TMT companies experienced the
biggest falls in rank: Softbank Corporation, a Japanese company, went down from
No 44 to 447; Yahoo from No 40 to 324. More bloodletting is probably on the
way, for the financials of many TMT companies are precarious. But this sector,
which hardly figured ten years ago, still dominates the list: IT hardware
accounts for $2.7 trillion of market cap, telecommunications services for $2.3
trillion, software and computer services for $1 trillion, and electronic and
electrical equipment for $$900 billion. Thus, these new economy sectors still
account for a third of the market cap of the top 500. Some of the companies are
in financial trouble and will go out. But the sectors will remain important in
the years to come, for they still have a large potential market to exploit.
American companies continue to
dominate the list; of the total market capitalization of $19-odd trillion, US
companies account for $10.9 trillion.
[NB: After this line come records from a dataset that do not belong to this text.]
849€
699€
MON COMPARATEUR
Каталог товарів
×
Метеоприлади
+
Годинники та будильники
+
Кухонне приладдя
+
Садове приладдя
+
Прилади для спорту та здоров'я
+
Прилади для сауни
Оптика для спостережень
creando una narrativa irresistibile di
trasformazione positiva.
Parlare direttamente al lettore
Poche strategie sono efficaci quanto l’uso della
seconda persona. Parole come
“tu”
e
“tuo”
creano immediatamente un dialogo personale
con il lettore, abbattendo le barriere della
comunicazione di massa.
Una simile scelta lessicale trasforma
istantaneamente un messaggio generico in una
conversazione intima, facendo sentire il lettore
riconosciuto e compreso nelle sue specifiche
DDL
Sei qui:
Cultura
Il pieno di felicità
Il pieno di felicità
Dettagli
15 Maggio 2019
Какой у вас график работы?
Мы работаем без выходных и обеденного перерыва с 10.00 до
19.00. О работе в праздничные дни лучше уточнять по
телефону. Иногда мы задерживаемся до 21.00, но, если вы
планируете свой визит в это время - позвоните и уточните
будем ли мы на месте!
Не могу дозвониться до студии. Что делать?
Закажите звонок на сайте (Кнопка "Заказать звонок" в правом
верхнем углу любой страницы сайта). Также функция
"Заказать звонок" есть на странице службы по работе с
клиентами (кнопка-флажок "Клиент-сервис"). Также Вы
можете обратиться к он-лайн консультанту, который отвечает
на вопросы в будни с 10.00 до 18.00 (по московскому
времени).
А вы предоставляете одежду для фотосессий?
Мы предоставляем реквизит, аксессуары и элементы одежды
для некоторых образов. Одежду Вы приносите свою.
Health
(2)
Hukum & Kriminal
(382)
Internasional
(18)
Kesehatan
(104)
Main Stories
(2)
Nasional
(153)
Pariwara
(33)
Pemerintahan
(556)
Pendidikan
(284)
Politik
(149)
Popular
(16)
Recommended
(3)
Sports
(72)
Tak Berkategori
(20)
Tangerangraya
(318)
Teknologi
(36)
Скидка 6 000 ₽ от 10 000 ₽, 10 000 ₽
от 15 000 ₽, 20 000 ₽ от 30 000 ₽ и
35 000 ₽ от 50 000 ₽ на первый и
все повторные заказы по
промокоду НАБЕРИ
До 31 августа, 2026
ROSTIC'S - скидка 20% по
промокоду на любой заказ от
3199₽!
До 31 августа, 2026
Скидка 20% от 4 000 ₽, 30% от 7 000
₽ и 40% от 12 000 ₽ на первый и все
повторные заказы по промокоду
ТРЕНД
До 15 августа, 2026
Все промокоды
Japan trails way behind with market cap
of $1.8 trillion; the number of Japanese companies in the top 500 has fallen
from 77 to 64. Here too, financial weakness may lead to the exit of some next
year. Japanese companies suddenly invaded the list in the 1980s as Japanese
exports boomed and the yen appreciated; today, they are beset by the country’s
economic stagnation, to which no end is in sight. The quality of national
management, whose importance I pointed out earlier in the case of India, has
made a huge difference in the case of Japan as well.
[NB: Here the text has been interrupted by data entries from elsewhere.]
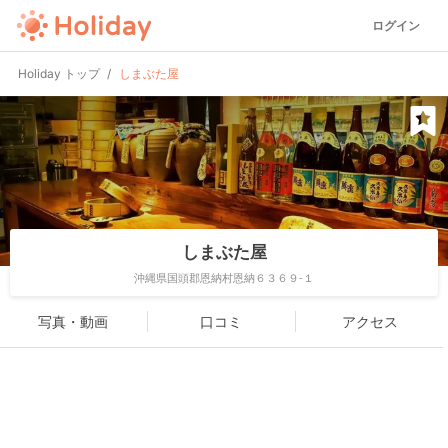
ログイン
Holiday トップ
しまぶた屋
しまぶた屋
沖縄県国頭郡恩納村恩納６３６９-１
写真・動画
口コミ
アクセス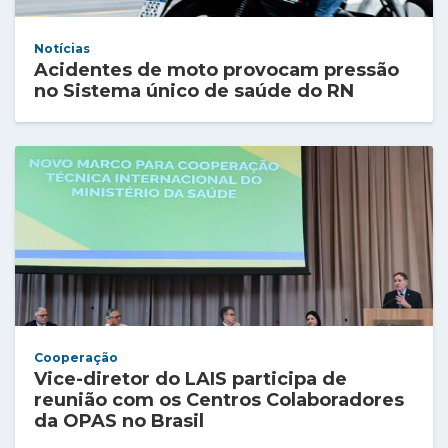
Notícias
Acidentes de moto provocam pressão
no Sistema único de saúde do RN
Cooperação
Vice-diretor do LAIS participa de
reunião com os Centros Colaboradores
da OPAS no Brasil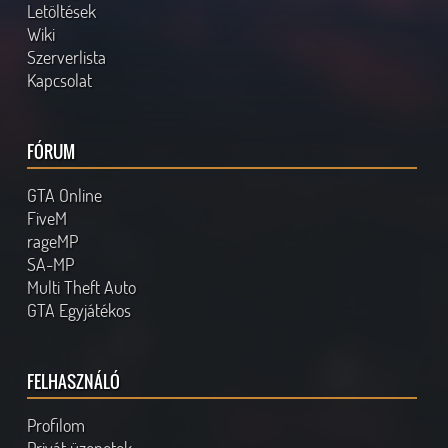
Letöltések
Wiki
Szerverlista
Kapcsolat
FÓRUM
GTA Online
FiveM
rageMP
SA-MP
Multi Theft Auto
GTA Egyjátékos
FELHASZNÁLÓ
Profilom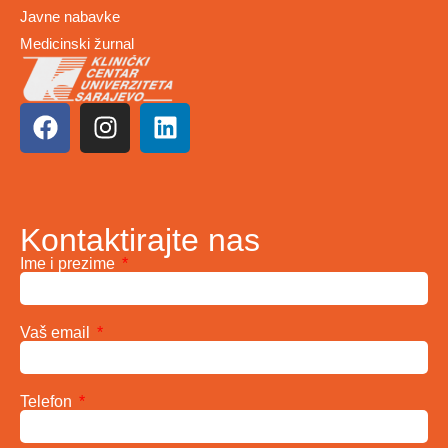
Javne nabavke
Medicinski žurnal
Kontaktirajte nas
Ime i prezime
Vaš email
Telefon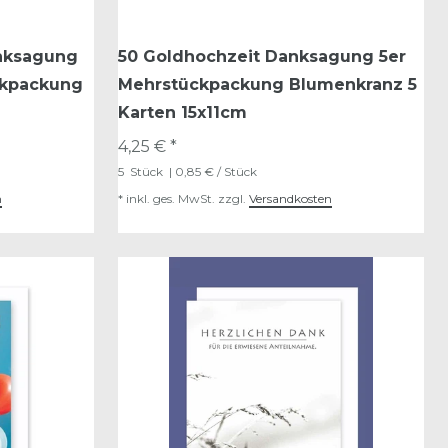
nksagung
50 Goldhochzeit Danksagung 5er
ckpackung
Mehrstückpackung Blumenkranz 5
Karten 15x11cm
4,25 € *
5
Stück
| 0,85 € / Stück
n
*
inkl. ges. MwSt.
zzgl.
Versandkosten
Bigness is not everything; we
will not become a great nation simply by getting a hundred companies into the
top 500. But size matters. Big companies are less likely to be taken over; they
have an edge in competition, and they have resources that slow down their
decline. Life as a big company is easier. Our companies are running scared of
foreign competition. One reason is that they are small; and they have been kept
small by government policies and by the small size of the Indian economy. Our
present government thinks that it has reversed those policies, and that it is
strongly committed to growth. But it is more committed to the small Indian
companies than to making them grow. I do not think the commitment is matched by
an intelligent understanding of what needs to be done.